## Task:
The records follow. Filter them to the lines that hold "even".

## Records for this exercise:

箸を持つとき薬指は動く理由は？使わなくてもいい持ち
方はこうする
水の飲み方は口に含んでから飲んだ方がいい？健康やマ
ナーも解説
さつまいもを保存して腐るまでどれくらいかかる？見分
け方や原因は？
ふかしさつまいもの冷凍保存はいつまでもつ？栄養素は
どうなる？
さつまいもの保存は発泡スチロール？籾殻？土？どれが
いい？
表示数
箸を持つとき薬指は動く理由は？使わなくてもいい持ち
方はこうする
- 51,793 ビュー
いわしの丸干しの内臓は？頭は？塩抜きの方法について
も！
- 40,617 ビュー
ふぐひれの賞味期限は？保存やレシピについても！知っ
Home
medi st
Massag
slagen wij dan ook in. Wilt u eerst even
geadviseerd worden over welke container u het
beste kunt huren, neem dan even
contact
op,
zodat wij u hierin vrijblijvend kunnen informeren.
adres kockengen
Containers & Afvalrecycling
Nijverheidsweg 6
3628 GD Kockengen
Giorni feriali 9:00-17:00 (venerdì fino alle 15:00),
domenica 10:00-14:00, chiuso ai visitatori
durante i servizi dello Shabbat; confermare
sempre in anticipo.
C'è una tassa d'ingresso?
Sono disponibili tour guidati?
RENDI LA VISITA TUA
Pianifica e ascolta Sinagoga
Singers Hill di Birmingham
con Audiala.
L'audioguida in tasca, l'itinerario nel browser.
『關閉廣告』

## Solution for this exercise:
slagen wij dan ook in. Wilt u eerst even
beste kunt huren, neem dan even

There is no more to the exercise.